Vladimir Lisin | |
---|---|
Владимир Лисин | |
Born | 7 May 1956 68) | (age
Nationality | Russian |
Education | |
Occupation | Businessman |
Title | Chairman, Novolipetsk Steel |
Spouse | Lyudmila Lisina |
Children | 3 |
Awards |
Vladimir Sergeyevich Lisin (born 7 May 1956) is a Russian billionaire businessman. He is the chairman and majority shareholder of Novolipetsk (NLMK), one of the four largest steel companies in Russia.
According to Bloomberg Billionaires Index and Forbes , in 2024 he is the second richest man in Russia; behind Vladimir Potanin and 61 richest in the world with an estimated net worth of US$ 30.0 billion. [1] [2] In 2022 Forbes rating, Lisin dropped to third place among Russian billionaires, behind Andrey Melnichenko and Vladimir Potanin, his fortune estimated at $22.1 billion. [3]
Vladimir Lisin got his first job in 1975 working as an electrical fitter in a Soviet coalmine, and later worked as a welder foreman at Tulachermet Metals Works. [4] He rose through the ranks to become section manager, shop manager in 1979 and deputy chief engineer in 1986.
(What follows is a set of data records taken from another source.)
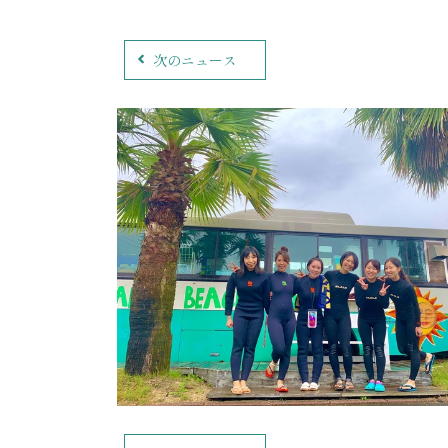
次のニュース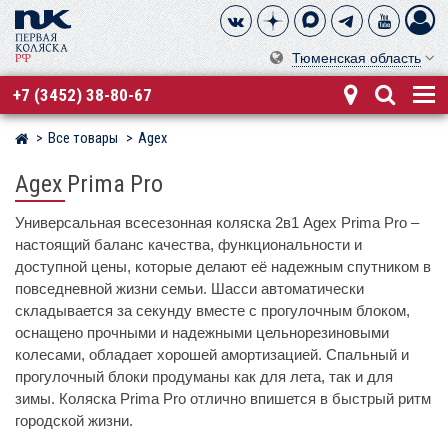
Тюменская область
+7 (3452) 38-80-67
Все товары
Agex
Магазин детских колясок
Agex Prima Pro
Универсальная всесезонная коляска 2в1 Agex Prima Pro –
настоящий баланс качества, функциональности и
доступной цены, которые делают её надежным спутником в
повседневной жизни семьи. Шасси автоматически
складывается за секунду вместе с прогулочным блоком,
оснащено прочными и надежными цельнорезиновыми
колесами, обладает хорошей амортизацией. Спальный и
прогулочный блоки продуманы как для лета, так и для
зимы. Коляска Prima Pro отлично впишется в быстрый ритм
городской жизни.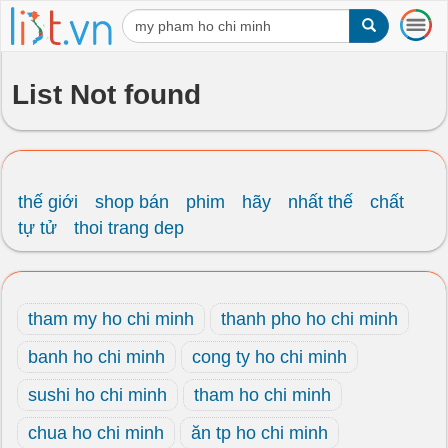
T
o
g
g
List Not found
l
e
n
a
v
i
thế giới
shop bán
phim
hãy
nhất thế
chất
g
tự tử
thoi trang dep
a
t
i
o
tham my ho chi minh
thanh pho ho chi minh
n
banh ho chi minh
cong ty ho chi minh
sushi ho chi minh
tham ho chi minh
chua ho chi minh
ăn tp ho chi minh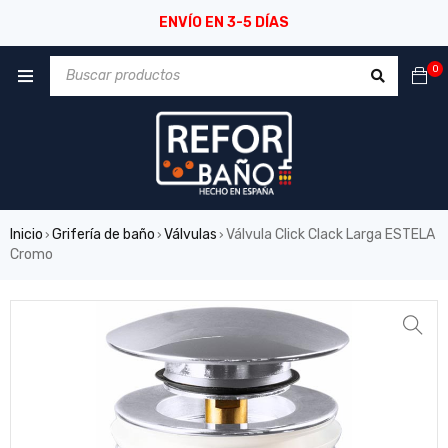
ENVÍO EN 3-5 DÍAS
0
Inicio
Grifería de baño
Válvulas
Válvula Click Clack Larga ESTELA
›
›
›
Cromo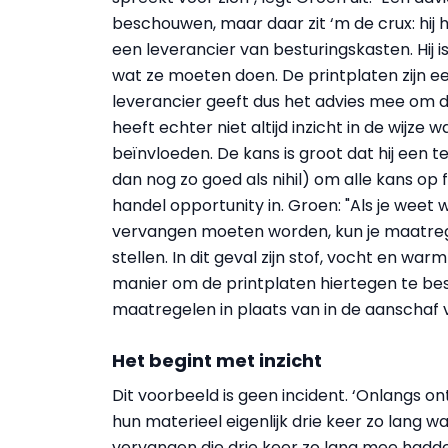
beschouwen, maar daar zit ‘m de crux: hij
een leverancier van besturingskasten. Hij 
wat ze moeten doen. De printplaten zijn e
leverancier geeft dus het advies mee om de 
heeft echter niet altijd inzicht in de wijz
beïnvloeden. De kans is groot dat hij een 
dan nog zo goed als nihil) om alle kans op
handel opportunity in. Groen: "Als je wee
vervangen moeten worden, kun je maatre
stellen. In dit geval zijn stof, vocht en w
manier om de printplaten hiertegen te bes
maatregelen in plaats van in de aanschaf v
Het begint met inzicht
Dit voorbeeld is geen incident. ‘Onlangs on
hun materieel eigenlijk drie keer zo lang w
vervangen die drie keer zo lang mee hadd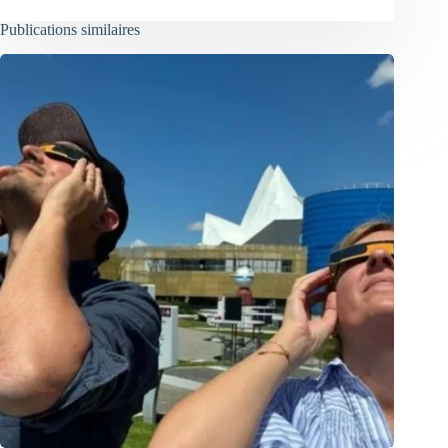
Publications similaires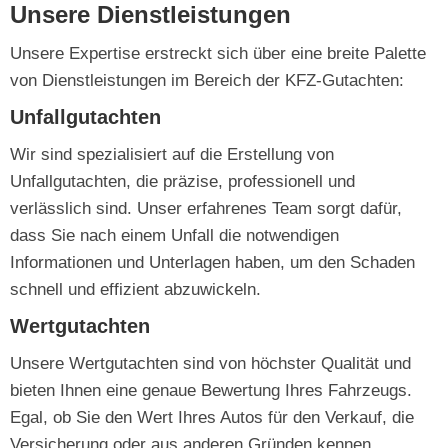
Unsere Dienstleistungen
Unsere Expertise erstreckt sich über eine breite Palette
von Dienstleistungen im Bereich der KFZ-Gutachten:
Unfallgutachten
Wir sind spezialisiert auf die Erstellung von
Unfallgutachten, die präzise, professionell und
verlässlich sind. Unser erfahrenes Team sorgt dafür,
dass Sie nach einem Unfall die notwendigen
Informationen und Unterlagen haben, um den Schaden
schnell und effizient abzuwickeln.
Wertgutachten
Unsere Wertgutachten sind von höchster Qualität und
bieten Ihnen eine genaue Bewertung Ihres Fahrzeugs.
Egal, ob Sie den Wert Ihres Autos für den Verkauf, die
Versicherung oder aus anderen Gründen kennen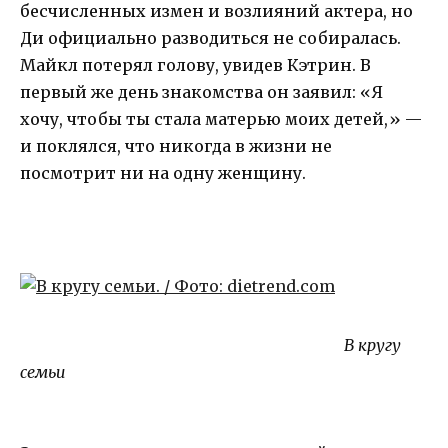
бесчисленных измен и возлияний актера, но
Ди официально разводиться не собиралась.
Майкл потерял голову, увидев Кэтрин. В
первый же день знакомства он заявил: «Я
хочу, чтобы ты стала матерью моих детей,» —
и поклялся, что никогда в жизни не
посмотрит ни на одну женщину.
В кругу
семьи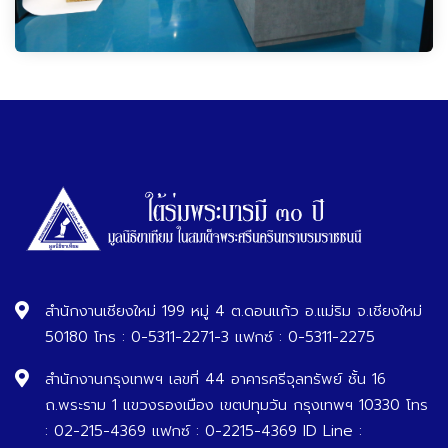
สำนักงานเชียงใหม่ 199 หมู่ 4 ต.ดอนแก้ว อ.แม่ริม จ.เชียงใหม่
50180 โทร : 0-5311-2271-3 แฟกซ์ : 0-5311-2275
สำนักงานกรุงเทพฯ เลขที่ 44 อาคารศรีจุลทรัพย์ ชั้น 16
ถ.พระราม 1 แขวงรองเมือง เขตปทุมวัน กรุงเทพฯ 10330 โทร
: 02-215-4369 แฟกซ์ : 0-2215-4369 ID Line :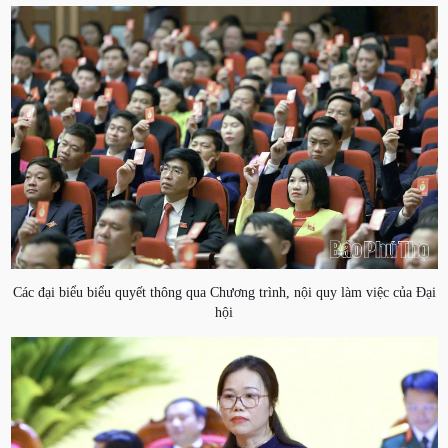
Các đại biểu biểu quyết thông qua Chương trình, nội quy làm việc của Đại
hội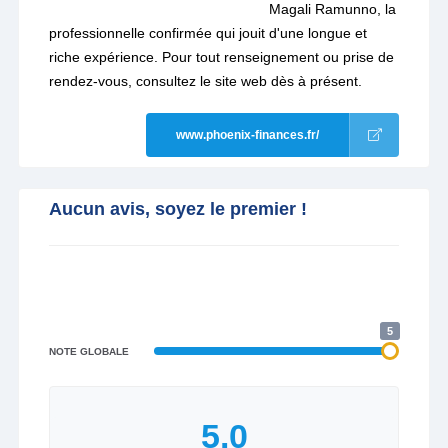
Magali Ramunno, la
professionnelle confirmée qui jouit d'une longue et
riche expérience. Pour tout renseignement ou prise de
rendez-vous, consultez le site web dès à présent.
www.phoenix-finances.fr/
Aucun avis, soyez le premier !
5
NOTE GLOBALE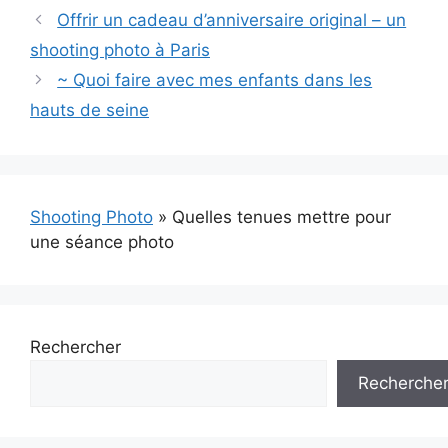
Offrir un cadeau d’anniversaire original – un
shooting photo à Paris
~ Quoi faire avec mes enfants dans les
hauts de seine
Shooting Photo
»
Quelles tenues mettre pour
une séance photo
Rechercher
Recherche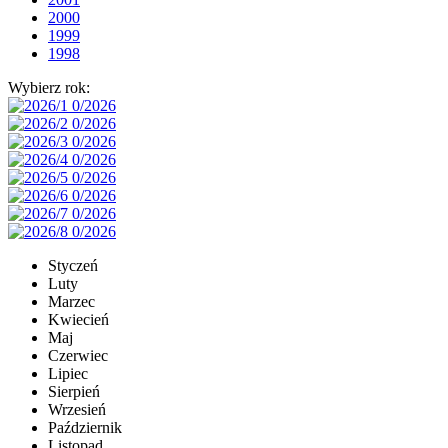
2000
1999
1998
Wybierz rok:
Styczeń
Luty
Marzec
Kwiecień
Maj
Czerwiec
Lipiec
Sierpień
Wrzesień
Październik
Listopad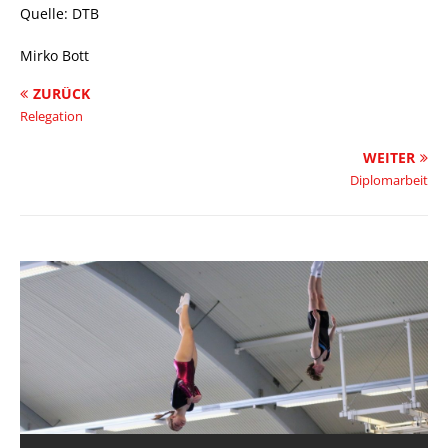
Quelle: DTB
Mirko Bott
ZURÜCK
Relegation
WEITER
Diplomarbeit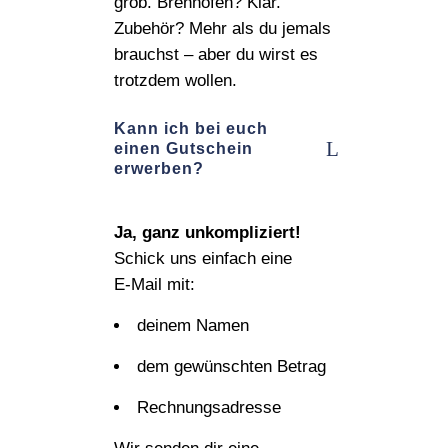
grob. Brennöfen? Klar.
Zubehör? Mehr als du jemals
brauchst – aber du wirst es
trotzdem wollen.
Kann ich bei euch
einen Gutschein
erwerben?
Ja, ganz unkompliziert!
Schick uns einfach eine
E‑Mail mit:
deinem Namen
dem gewünschten Betrag
Rechnungsadresse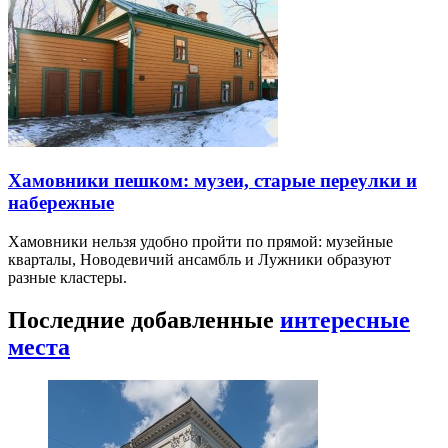
Хамовники пешком: музеи, старые переулки и
набережные
Хамовники нельзя удобно пройти по прямой: музейные
кварталы, Новодевичий ансамбль и Лужники образуют
разные кластеры.
Последние добавленные
интересные
места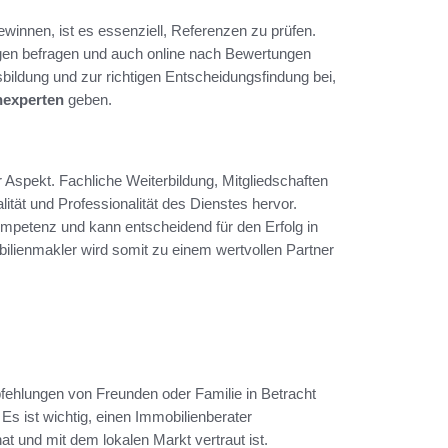
innen, ist es essenziell, Referenzen zu prüfen.
ngen befragen und auch online nach Bewertungen
bildung und zur richtigen Entscheidungsfindung bei,
nexperten
geben.
r Aspekt. Fachliche Weiterbildung, Mitgliedschaften
ität und Professionalität des Dienstes hervor.
ompetenz und kann entscheidend für den Erfolg in
lienmakler wird somit zu einem wertvollen Partner
ehlungen von Freunden oder Familie in Betracht
s ist wichtig, einen Immobilienberater
at und mit dem lokalen Markt vertraut ist.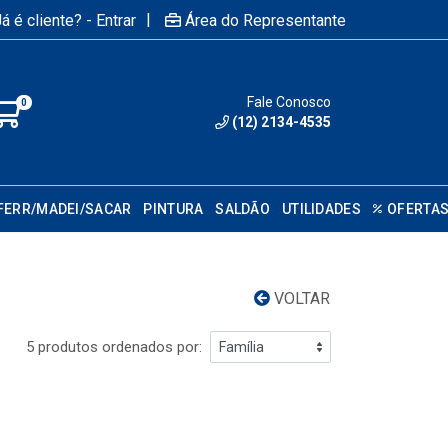
|
á é cliente? - Entrar
Área do Representante
Fale Conosco
0
(12) 2134-4535
FERR/MADEI/SACAR
PINTURA
SALDÃO
UTILIDADES
OFERTA
VOLTAR
5 produtos ordenados por: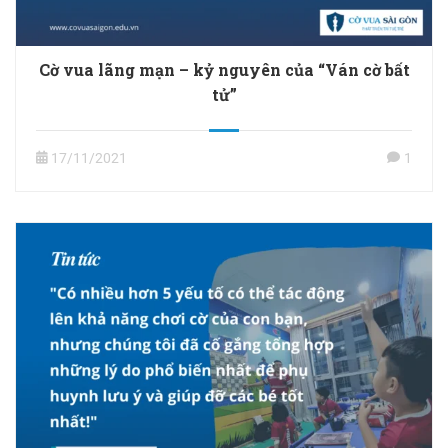
Cờ vua lãng mạn – kỷ nguyên của “Ván cờ bất
tử”
17/11/2021
1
In 1992 he joined a group of traders (the Trans-World Group) who won control of Russia's steel and aluminium industry. When the partners split in 2000, he received 13% of the firm and later achieved a controlling share. His former boss was named the Minister for Russian Metallurgy, and Lisin became the sole owner of Novolipetsk Steel in 2000.
Since 1993 he has been a board member of several Russian metal producers, including NLMK, MMK and Sayansk and Novokuznetsk Aluminium Plants and has been a member of the board of directors of Novolipetsk Steel (NLMK) since 1996 and its chairman since 1998. He previously worked as deputy chief engineer and as deputy general director of the Karaganda Steel Plant, one of Kazakhstan's four largest steel plants.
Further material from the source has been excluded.